Mr. J. H. Choate contributes an appreciation of the late Chief Justice Fuller, which repeats the high praise given by all who knew the man. "There was a quiet repose of manner about him--the hall-mark of the true gentleman--and as manners make the man, this greatly emphasized the respect and growing reverence in which he was held as time went on. The gentleness and kindly courtesy of his nature won for him the tender regard and affection of all who came in contact with him, and I never heard of the defeated suitor, or the disappointed advocate, or of anybody else who cherished any ill-feeling against him. The dignity of the Court has been well sustained by Chief Justice Fuller, and he died beloved and regretted by his colleagues, by the profession, and the nation. He leaves behind him a most honorable and enviable record."
There is an abstract from President Roosevelt's introductory words as President of the Alumni Association entitled "Americans Should be Educated at Home." His words are eminently sane and repeat a familiar truth.
The Graduate from his Window tries to make out a difference between the loyalty to their colleges of English and American graduates. The difference is not so great as appears, I think. Loyalty is shown in different ways. The generosity of Americans is a trait distinctly national; the people of the old world expect the state to do what individuals attempt on this side.
The Graduate speaks well on the history of The Monthly as our literary barometer. In another article Dr. Bellows gives some interesting facts from the history of the Monthly since its foundation.
Other articles are the excellent words of Mr. Henry James, 2d, on the men who died in the Spanish War, "Academic Honors" by Professor E. C. Pickering, an enthusiastic review of Professor Babitt's "New Lakoon," the usual summing up of the last term, and an article on "The Significance of Dropping" by the editor, in which he points out by the methods of the actuary that the prospects of continued years are much less for men who are dropped than for those who take their degrees. Taking five classes from '76 to '85 he finds that 15 per cent, of the A.B.s have died, while of temporary members of the class 32 per cent are dead. This should certainly prove an incentive to learning.

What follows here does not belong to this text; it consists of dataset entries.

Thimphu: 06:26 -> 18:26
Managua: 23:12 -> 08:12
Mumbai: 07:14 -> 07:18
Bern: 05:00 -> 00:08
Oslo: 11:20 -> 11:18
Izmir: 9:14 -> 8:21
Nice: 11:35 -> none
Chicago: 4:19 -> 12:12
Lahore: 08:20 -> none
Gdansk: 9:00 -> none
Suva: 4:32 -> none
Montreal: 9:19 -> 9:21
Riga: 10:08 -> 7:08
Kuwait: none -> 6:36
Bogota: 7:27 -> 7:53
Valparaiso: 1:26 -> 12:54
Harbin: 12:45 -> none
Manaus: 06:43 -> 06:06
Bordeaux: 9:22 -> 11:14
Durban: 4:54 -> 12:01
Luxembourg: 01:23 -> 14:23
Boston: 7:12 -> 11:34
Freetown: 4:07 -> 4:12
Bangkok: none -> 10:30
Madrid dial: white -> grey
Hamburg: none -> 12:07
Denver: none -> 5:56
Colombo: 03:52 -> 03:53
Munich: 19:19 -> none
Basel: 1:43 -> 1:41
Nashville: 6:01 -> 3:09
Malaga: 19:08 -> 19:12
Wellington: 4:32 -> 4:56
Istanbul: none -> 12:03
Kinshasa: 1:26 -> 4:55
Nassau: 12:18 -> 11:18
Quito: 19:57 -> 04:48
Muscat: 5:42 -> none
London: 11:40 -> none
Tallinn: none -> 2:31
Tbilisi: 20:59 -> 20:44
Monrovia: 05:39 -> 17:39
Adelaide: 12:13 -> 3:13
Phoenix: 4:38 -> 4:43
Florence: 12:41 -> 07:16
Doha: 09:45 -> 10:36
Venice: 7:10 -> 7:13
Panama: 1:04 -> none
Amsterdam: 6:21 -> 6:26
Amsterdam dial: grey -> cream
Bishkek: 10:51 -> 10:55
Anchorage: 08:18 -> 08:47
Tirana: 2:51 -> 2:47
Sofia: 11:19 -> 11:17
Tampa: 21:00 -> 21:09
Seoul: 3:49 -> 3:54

There are several short reviews of re- cent books by Harvard men. From that on J. G. Brooks's life of W. H. Baldwin, Jr., I should like to quote these words: "This is a noble memorial of one of the finest Americans of the younger generation. To accomplish what Baldwin accomplished; to have deserved to stand as a symbol of what is best in our civic and business life; to die at 42, mourned by thousands, and respected by the leaders of the nation; and to have his life story told by so sympathetic a biographer as Mr. Brooks, was a lot which the most ambitious might entry. If every the force of right principle was demonstrated, it was though Baldwin's career.